Sicherheitsrisiko bei vernetzten PC-Anwendungen vor allem unter Windows Durch das OLE-Interface kommen auch ungebetene Gaeste ins Haus

10.12.1993

FRAMINGHAM (IDG) - Der State of the art bei vernetzten PC- Anwendungen impliziert ein Sicherheitsrisiko: Neue Techniken wie Microsofts Object Linking and Embedding (OLE) oeffnen eine Hintertuer fuer Viren und Wuermer, die sich - zumindest unter Windows - bislang nicht schliessen laesst.

Was die OLE-Technik fuer PC-Anwender interessant macht, ist die Moeglichkeit, unterschiedliche Applikationen so eng zu koppeln, dass sie ohne grossen Aufwand Objekte austauschen koennen. Vom Standpunkt der Sicherheit stellt aber gerade diese Integrationsfaehigkeit eine Schwaeche dar.

Die OLE-Schnittstelle kuemmert sich naemlich nicht darum, was sich im Innern des jeweiligen Objekts verbirgt. Unbemerkt vom Anwender liesse sich demnach mit einem Dokument auch ein Zerstoerungsbefehl wie "delete *.*" einschleusen.
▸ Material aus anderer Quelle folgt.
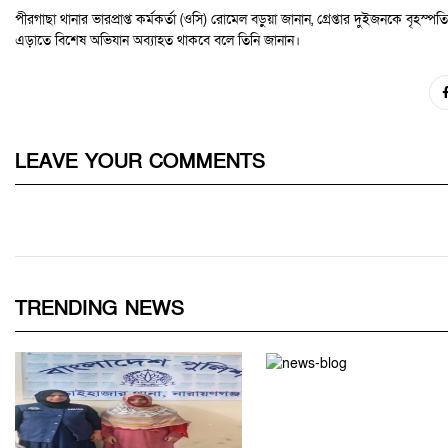
পীরগাছা থানার ভারপ্রাপ্ত কর্মকর্তা (ওসি) রোমেল বড়ুয়া জানান, গ্রেপ্তার দুইজনকে বৃ
এড়াতে বিশেষ অভিযান অব্যাহত থাকবে বলে তিনি জানান।
LEAVE YOUR COMMENTS
TRENDING NEWS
Joel Diamond, Technologie-Direktor beim Windows User Group Network in Media, Pennsylvania, spielt dieses Problem zwar herunter: "Nur einer von 10 000 Anwendern kennt sich in OLE, E-Mail und Netz gut genug aus, um so etwas fertigzubringen." Doch Ralph Trickey, Berater bei der Cap Gemini America Inc. in Middletown, Ohio, ist anderer Ansicht. Schon rudimentaeres Windows-Know-how wuerde ausreichen, um via E-Mail einen Befehl einzuschleusen, der die PC- Population einer DV-Zentrale dezimieren koennte.

Aufgrund ihres Mangels an Sicherheitsfunktionen sind Windows- Umgebungen hier zweifellos staerker gefaehrdet als Betriebssysteme mit erweiterten Security- beziehungsweise Journaling-Faehigkeiten wie Windows NT, Unix, Netware und OS/2. Bob Bales, Executive Director bei der National Computer Security Association in Carlisle, Pennsylvania, sieht hingegen nur marginale Unterschiede zwischen den Sicherheits-Features von OS/2 und Windows: Das IBM- System habe der Microsoft-Umgebung lediglich die Backup- und Restore-Faehigkeit voraus.

Wer seine Windows-Umgebung gegen ungebetene Gaeste schuetzen will, kann immerhin einzelne OLE-Features fuer die Anwender sperren, also beispielsweise den fuer die Einbindung von Objekten zustaendigen "Packager"-Dienst lahmlegen. Aber einem zu allem entschlossenen Saboteur wird es, so Mark Ryland, Senior Programming Manager bei Microsoft, kaum schwerfallen, ein adaequates Dienstprogramm selbst zu schreiben.

Wie die Microsoft GmbH in Unterschleissheim bei Muenchen bestaetigt, haengt das Sicherheitsrisiko keineswegs mit OLE, sondern mit dem jeweiligen Betriebssystem zusammen. Das fuer Mitte kommenden Jahres angekuendigte Windows 4.0 werde in dieser Hinsicht bereits besser ausgestattet sein.

Laut Ryland wird Microsoft moeglicherweise auch das eine oder andere Dienstprogramm schreiben, das den Sicherheitsaspekt in OLE adressiert. Doch allzu grosse Hoffnungen will der Microsoft-Manager damit nicht geweckt haben: Ein solches Utility werde von einem lokalen Betriebssystem ohne eingebaute Sicherheitsfunktionen in jedem Fall unterlaufen.

Im uebrigen sei OLE nicht die einzige Technik, die sich missbrauchen lasse: Die Opendoc-Spezifikation von IBM, Apple und Novell sowie eine Reihe neuer Multimedia- und Netzprotokolle koennten gleichfalls als Brueckenkoepfe fuer Virusattacken dienen. Bei der National Computer Security Association ist man sich dieser Gefahrenquelle zwar bewusst, will jedoch nicht zuviel Aufhebens davon machen. Dazu Executive Director Bales: "Diese Sache koennte sich leicht als selbsterfuellende Prophezeihung erweisen."